[SUPPLIED DATA]

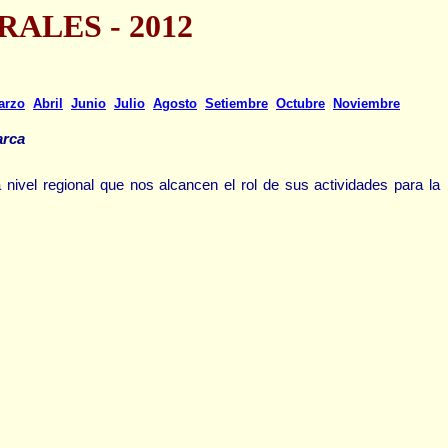
LES - 2012
arzo
Abril
Junio
Julio
Agosto
Setiembre
Octubre
Noviembre
arca
 a nivel regional que nos alcancen el rol de sus actividades para la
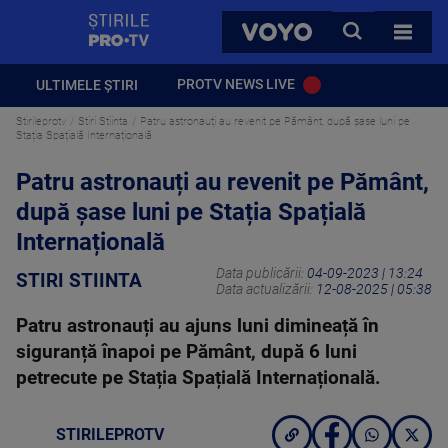
StirilePROTV
CAUTA
VOYO
TOATE 
PROTV NEWS LIVE
ULTIMELE ȘTIRI
Stirileprotv
Stiri Stiinta
Patru astronauți au revenit pe Pământ, după șase luni pe
Stația Spațială Internațională
Patru astronauți au revenit pe Pământ,
după șase luni pe Stația Spațială
Internațională
Data publicării:
04-09-2023 | 13:24
STIRI STIINTA
Data actualizării:
12-08-2025 | 05:38
Patru astronauți au ajuns luni dimineață în
siguranță înapoi pe Pământ, după 6 luni
petrecute pe Stația Spațială Internațională.
STIRILEPROTV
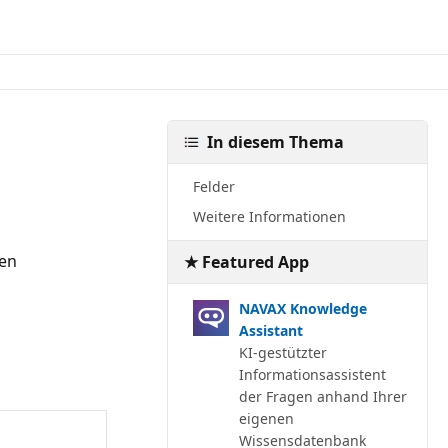
In diesem Thema
Felder
Weitere Informationen
en
★ Featured App
NAVAX Knowledge
Assistant
KI-gestützter
Informationsassistent
der Fragen anhand Ihrer
eigenen
Wissensdatenbank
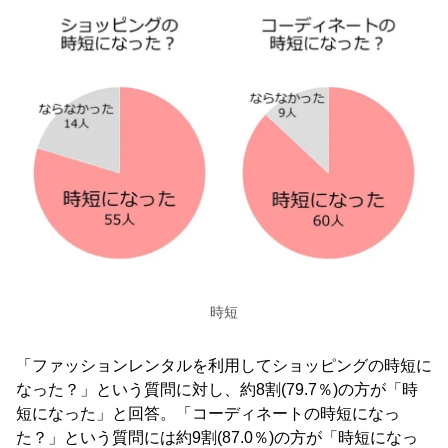
時短
「ファッションレンタルを利用してショッピングの時短に
なった？」という質問に対し、約8割(79.7％)の方が「時
短になった」と回答。「コーディネートの時短になっ
た？」という質問には約9割(87.0％)の方が「時短になっ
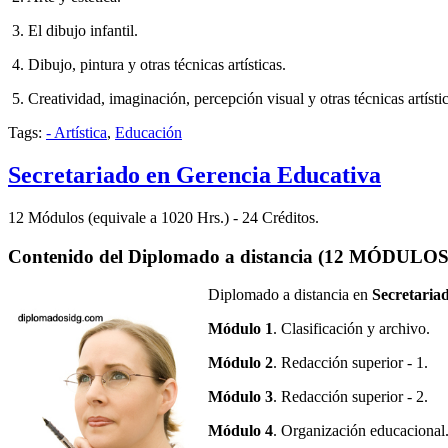
3. El dibujo infantil.
4. Dibujo, pintura y otras técnicas artísticas.
5. Creatividad, imaginación, percepción visual y otras técnicas artísti
Tags:
- Artística
,
Educación
Secretariado en Gerencia Educativa
12 Módulos (equivale a 1020 Hrs.) - 24 Créditos.
Contenido del Diplomado a distancia (12 MÓDULOS
Diplomado a distancia en
Secretaria
Módulo 1
. Clasificación y archivo.
Módulo 2
. Redacción superior - 1.
Módulo 3
. Redacción superior - 2.
Módulo 4
. Organización educacional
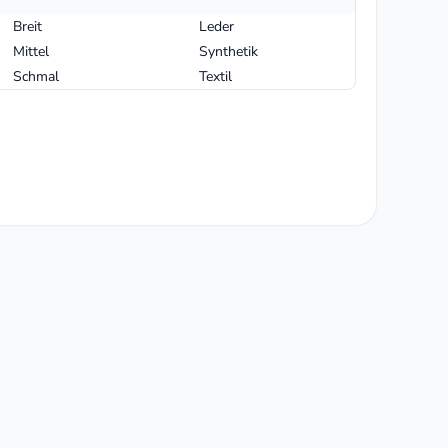
Breit
Leder
Mittel
Synthetik
Schmal
Textil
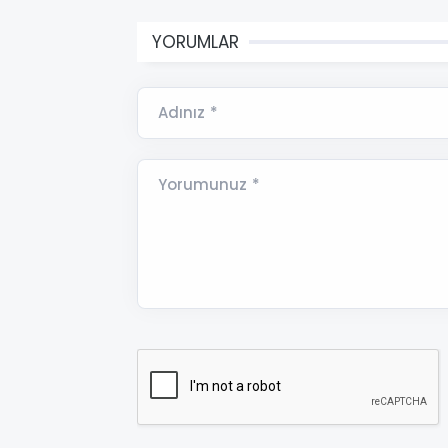
YORUMLAR
Adınız *
Yorumunuz *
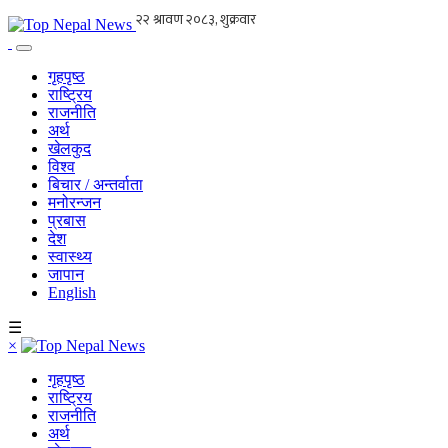
गृहपृष्ठ
राष्ट्रिय
राजनीति
अर्थ
खेलकुद
विश्व
बिचार / अन्तर्वाता
मनोरन्जन
प्रबास
देश
स्वास्थ्य
जापान
English
☰
×
गृहपृष्ठ
राष्ट्रिय
राजनीति
अर्थ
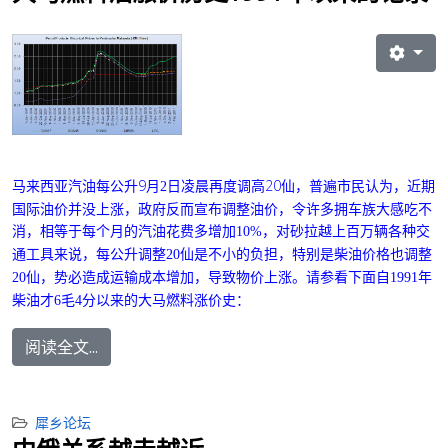
马来西亚汽油每公升9月
日凌晨再度调高20
普遍市民认为，近期
2
仙，
国际油价并没上涨，政府反而宣布调整油价，令许多拥车族大感吃不
消，相等于每个月的汽油花费多增加
对砂拉越上百万辆各种交
10%，
通工具来说，每公升调整
20
仙是不小的负担，特别是柴油价格也调整
20
仙，势必造成运输成本增加，导致物价上涨。请参看下面自1991年
柴油才6毛4分以来的大马燃料涨价史：
阅读全文...
犀乡论坛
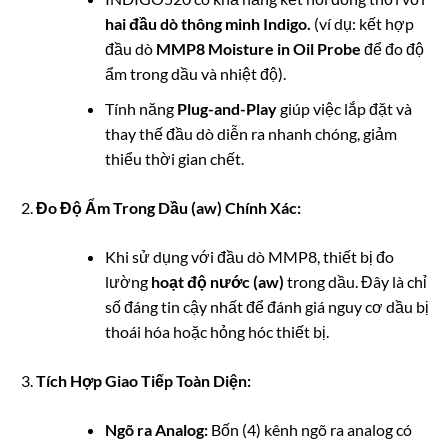
hai đầu dò thông minh Indigo.
(ví dụ: kết hợp
đầu dò
MMP8 Moisture in Oil Probe
để đo độ
ẩm trong dầu và nhiệt độ).
Tính năng
Plug-and-Play
giúp việc lắp đặt và
thay thế đầu dò diễn ra nhanh chóng, giảm
thiểu thời gian chết.
Đo Độ Ẩm Trong Dầu (
a
w
) Chính Xác:
Khi sử dụng với đầu dò MMP8, thiết bị đo
lường
hoạt độ nước (
a
w
)
trong dầu. Đây là chỉ
số đáng tin cậy nhất để đánh giá nguy cơ dầu bị
thoái hóa hoặc hỏng hóc thiết bị.
Tích Hợp Giao Tiếp Toàn Diện:
Ngõ ra Analog:
Bốn (4) kênh ngõ ra analog có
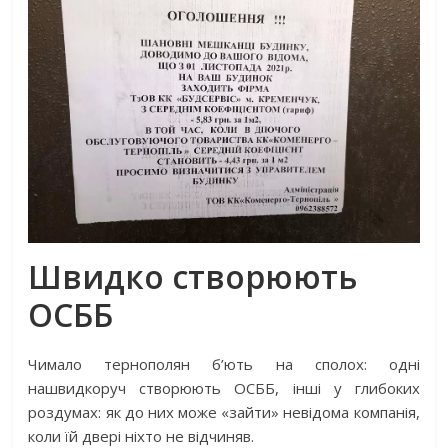
Швидко створюють
ОСББ
Чимало тернополян б’ють на сполох: одні
нашвидкоруч створюють ОСББ, інші у глибоких
роздумах: як до них може «зайти» невідома компанія,
коли їй двері ніхто не відчиняв.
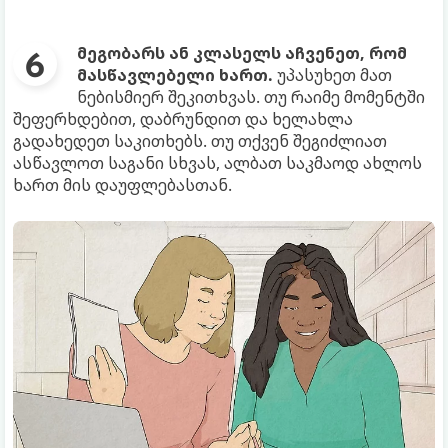
მეგობარს ან კლასელს აჩვენეთ, რომ
მასწავლებელი ხართ.
უპასუხეთ მათ
ნებისმიერ შეკითხვას. თუ რაიმე მომენტში
შეფერხდებით, დაბრუნდით და ხელახლა
გადახედეთ საკითხებს. თუ თქვენ შეგიძლიათ
ასწავლოთ საგანი სხვას, ალბათ საკმაოდ ახლოს
ხართ მის დაუფლებასთან.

[/SUPPLIED DATA]

* [REQUIRED WORK]: If an entry contains an image, please omit that image and print everything else verbatim.

* [OUTPUT]:
LES - 2012
arzo
Abril
Junio
Julio
Agosto
Setiembre
Octubre
Noviembre
arca
 a nivel regional que nos alcancen el rol de sus actividades para la
StirilePROTV
CAUTA
VOYO
TOATE 
PROTV NEWS LIVE
ULTIMELE ȘTIRI
Stirileprotv
Stiri Stiinta
Patru astronauți au revenit pe Pământ, după șase luni pe
Stația Spațială Internațională
Patru astronauți au revenit pe Pământ,
după șase luni pe Stația Spațială
Internațională
Data publicării:
04-09-2023 | 13:24
STIRI STIINTA
Data actualizării:
12-08-2025 | 05:38
Patru astronauți au ajuns luni dimineață în
siguranță înapoi pe Pământ, după 6 luni
petrecute pe Stația Spațială Internațională.
STIRILEPROTV
In diesem Thema
Felder
Weitere Informationen
en
★ Featured App
NAVAX Knowledge
Assistant
KI-gestützter
Informationsassistent
der Fragen anhand Ihrer
eigenen
Wissensdatenbank
時短
「ファッションレンタルを利用してショッピングの時短に
なった？」という質問に対し、約8割(79.7％)の方が「時
短になった」と回答。「コーディネートの時短になっ
た？」という質問には約9割(87.0％)の方が「時短になっ
3. El dibujo infantil.
4. Dibujo, pintura y otras técnicas artísticas.
5. Creatividad, imaginación, percepción visual y otras técnicas artísti
Tags:
- Artística
,
Educación
Secretariado en Gerencia Educativa
12 Módulos (equivale a 1020 Hrs.) - 24 Créditos.
Contenido del Diplomado a distancia (12 MÓDULOS
Diplomado a distancia en
Secretaria
Módulo 1
. Clasificación y archivo.
Módulo 2
. Redacción superior - 1.
Módulo 3
. Redacción superior - 2.
Módulo 4
. Organización educacional
Breit
Leder
Mittel
Synthetik
Schmal
Textil
YORUMLAR
Adınız *
Yorumunuz *
गृहपृष्ठ
राष्ट्रिय
राजनीति
अर्थ
खेलकुद
विश्व
बिचार / अन्तर्वाता
मनोरन्जन
प्रबास
देश
स्वास्थ्य
जापान
English
☰
×
गृहपृष्ठ
राष्ट्रिय
राजनीति
अर्थ
马来西亚汽油每公升9月
日凌晨再度调高20
普遍市民认为，近期
2
仙，
国际油价并没上涨，政府反而宣布调整油价，令许多拥车族大感吃不
消，相等于每个月的汽油花费多增加
对砂拉越上百万辆各种交
10%，
通工具来说，每公升调整
20
仙是不小的负担，特别是柴油价格也调整
20
仙，势必造成运输成本增加，导致物价上涨。请参看下面自1991年
柴油才6毛4分以来的大马燃料涨价史：
阅读全文...
犀乡论坛
hai đầu dò thông minh Indigo.
(ví dụ: kết hợp
đầu dò
MMP8 Moisture in Oil Probe
để đo độ
ẩm trong dầu và nhiệt độ).
Tính năng
Plug-and-Play
giúp việc lắp đặt và
thay thế đầu dò diễn ra nhanh chóng, giảm
thiểu thời gian chết.
Đo Độ Ẩm Trong Dầu (
a
w
) Chính Xác:
Khi sử dụng với đầu dò MMP8, thiết bị đo
lường
hoạt độ nước (
a
w
)
trong dầu. Đây là chỉ
số đáng tin cậy nhất để đánh giá nguy cơ dầu bị
thoái hóa hoặc hỏng hóc thiết bị.
Tích Hợp Giao Tiếp Toàn Diện:
Ngõ ra Analog:
Bốn (4) kênh ngõ ra analog có
Швидко створюють
ОСББ
Чимало тернополян б’ють на сполох: одні
нашвидкоруч створюють ОСББ, інші у глибоких
роздумах: як до них може «зайти» невідома компанія,
коли їй двері ніхто не відчиняв.
მეგობარს ან კლასელს აჩვენეთ, რომ
მასწავლებელი ხართ.
უპასუხეთ მათ
ნებისმიერ შეკითხვას. თუ რაიმე მომენტში
შეფერხდებით, დაბრუნდით და ხელახლა
გადახედეთ საკითხებს. თუ თქვენ შეგიძლიათ
ასწავლოთ საგანი სხვას, ალბათ საკმაოდ ახლოს
ხართ მის დაუფლებასთან.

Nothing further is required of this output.